Dasilva batendo o fundo do isqueiro na palma da mão enquanto conversava,


perguntou:

__O Elias sofreu muito? Quero saber se ele gemeu? Se gritou?

O Investigador Daniel respondeu:

__O Elias só não cagou na roupa porque tava vestido só de cueca! Tá um fedor
danado lá atrás... De urina e de merda!

O Agente Jusvaldo parecia pensativo com as mãos enfiadas nos bolsos das
calças, olhava os próprios sapatos quando olhou para Dasilva e disse:

__Eu não tenho muito tempo na Polícia igual vocês, mas eu não posso dizer
que já vi muitos malandros fortes iguais esse Elias! O homem é duro que parece feito de
pedra, a gente moeu ele na pancada e ele não abre a boca pra dizer nada... Só pra fazer
gracinha e abusar da nossa cara...

Dasilva franziu o cenho e sacudiu a cabeça enquanto interrompia as palavras de


Jusvaldo dizendo:

__Quê isso Jusvaldo? O Elias não é assim tão forte não... O Pedro Cobrinha era
bandido muito mais forte e aguentou mais que isso!

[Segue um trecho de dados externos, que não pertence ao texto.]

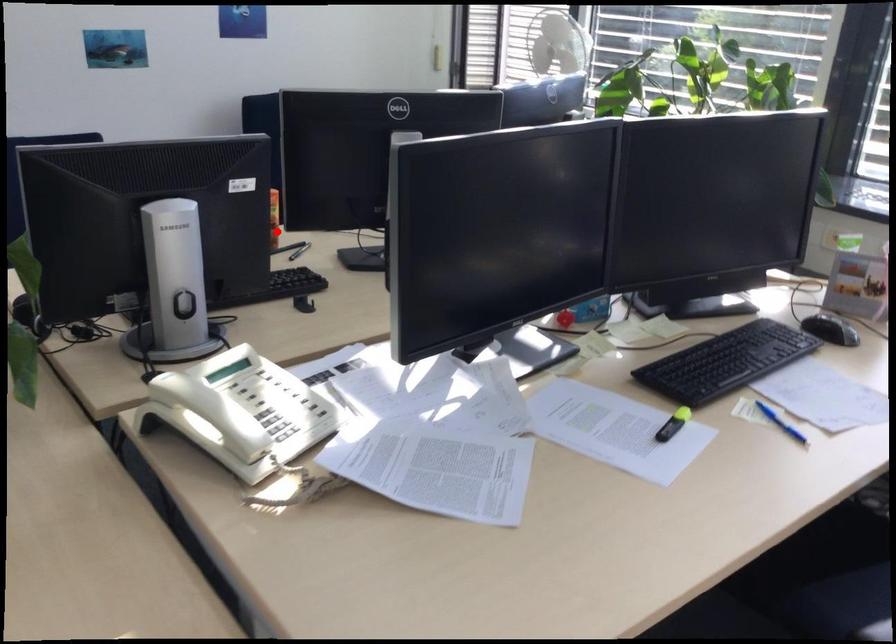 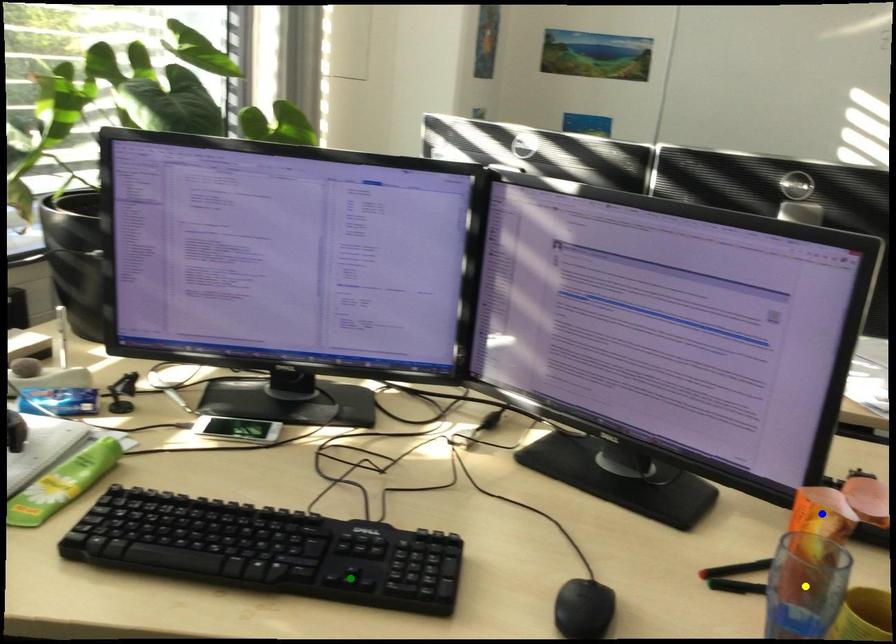 Question: I am providing you with two images of the same scene from different viewpoints. A red point is marked on the first image. You are given multiple points on the second image. Which mark in image 2 goes with the point in image 1?

Choices:
 (A) blue point
 (B) yellow point
 (C) green point

Answer: (B) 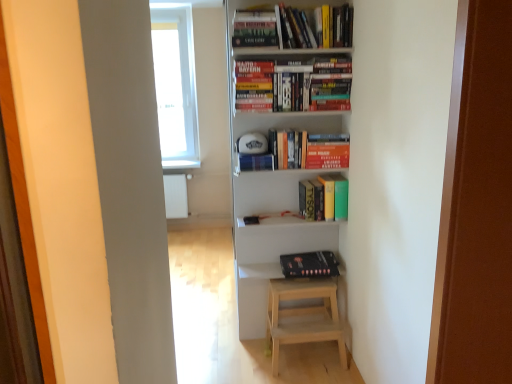 Question: Is black matte book at lower center, which appears as the 4th book when viewed from the top, at the back of hardcover books at upper center, which is counted as the first book, starting from the top?

Choices:
 (A) no
 (B) yes

Answer: (A)

Question: Does hardcover books at upper center, the 4th book from the bottom, appear on the right side of black matte book at lower center, which appears as the 4th book when viewed from the top?

Choices:
 (A) yes
 (B) no

Answer: (B)

Question: Considering the relative sizes of hardcover books at upper center, which is counted as the first book, starting from the top, and black matte book at lower center, arranged as the 1th book when ordered from the bottom, in the image provided, is hardcover books at upper center, which is counted as the first book, starting from the top, thinner than black matte book at lower center, arranged as the 1th book when ordered from the bottom,?

Choices:
 (A) yes
 (B) no

Answer: (A)

Question: Could you tell me if hardcover books at upper center, which is counted as the first book, starting from the top, is facing black matte book at lower center, arranged as the 1th book when ordered from the bottom?

Choices:
 (A) no
 (B) yes

Answer: (A)

Question: Is hardcover books at upper center, the 4th book from the bottom, located outside black matte book at lower center, which appears as the 4th book when viewed from the top?

Choices:
 (A) yes
 (B) no

Answer: (A)

Question: From a real-world perspective, is hardcover books at upper center, which is counted as the first book, starting from the top, located beneath black matte book at lower center, arranged as the 1th book when ordered from the bottom?

Choices:
 (A) no
 (B) yes

Answer: (A)

Question: Considering the relative positions of black matte book at lower center, which appears as the 4th book when viewed from the top, and hardcover books at upper center, which is the 3th book from bottom to top, in the image provided, is black matte book at lower center, which appears as the 4th book when viewed from the top, to the right of hardcover books at upper center, which is the 3th book from bottom to top, from the viewer's perspective?

Choices:
 (A) yes
 (B) no

Answer: (A)

Question: Does black matte book at lower center, which appears as the 4th book when viewed from the top, have a lesser height compared to hardcover books at upper center, which is the 3th book from bottom to top?

Choices:
 (A) no
 (B) yes

Answer: (B)

Question: Is the depth of black matte book at lower center, arranged as the 1th book when ordered from the bottom, greater than that of hardcover books at upper center, which is the 3th book from bottom to top?

Choices:
 (A) yes
 (B) no

Answer: (A)

Question: Can you confirm if black matte book at lower center, which appears as the 4th book when viewed from the top, is bigger than hardcover books at upper center, which is the 3th book from bottom to top?

Choices:
 (A) no
 (B) yes

Answer: (A)

Question: From a real-world perspective, does black matte book at lower center, arranged as the 1th book when ordered from the bottom, stand above hardcover books at upper center, marked as the 2th book in a top-to-bottom arrangement?

Choices:
 (A) yes
 (B) no

Answer: (B)

Question: Can you confirm if black matte book at lower center, which appears as the 4th book when viewed from the top, is wider than hardcover books at upper center, which is the 3th book from bottom to top?

Choices:
 (A) yes
 (B) no

Answer: (A)

Question: Is hardcover book at upper center a part of hardcover books at upper center, the 4th book from the bottom?

Choices:
 (A) yes
 (B) no

Answer: (B) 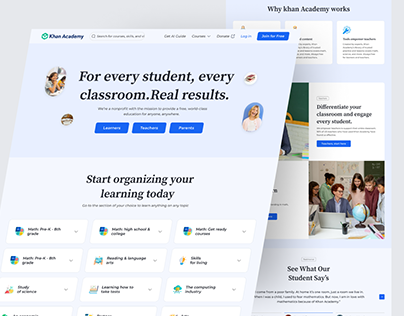 Image resolution: width=404 pixels, height=316 pixels. What are the coordinates of `globe` in the screenshot? It's located at (356, 212). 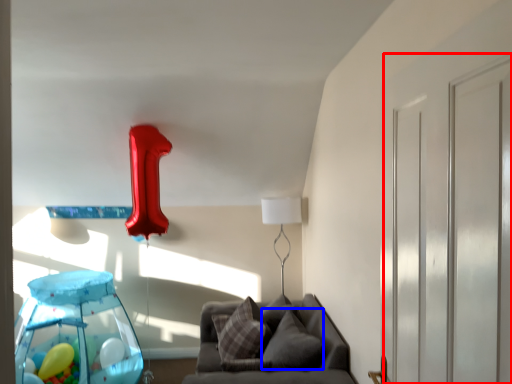 Question: Which object appears closest to the camera in this image, glass door (highlighted by a red box) or pillow (highlighted by a blue box)?

Choices:
 (A) glass door
 (B) pillow

Answer: (A) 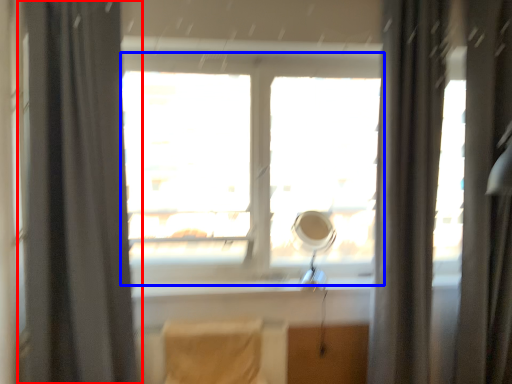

__É, mas ele morreu e morreu sem dizer nada! __disse o Agente Jusvaldo __.

Dasilva voltou ao assunto:

__Se Elias morrer, terra na Cascalheira é o que não falta... Morreu a terra
saibrosa enterra; uai!

__Pra mim esse homem é aroeira... A gente devia era voltar com ele lá pra
Cascalheira e terminar o serviço!__ disse o Agente Jusvaldo com ar de convicção__

O Investigador Daniel olhou em direção ao porta-malas onde Elias estava e


disse:

__Aroeira que não conhece machado apodrece e tomba de velhice, mas no corte
de um bom machado não tem aroeira que não caia!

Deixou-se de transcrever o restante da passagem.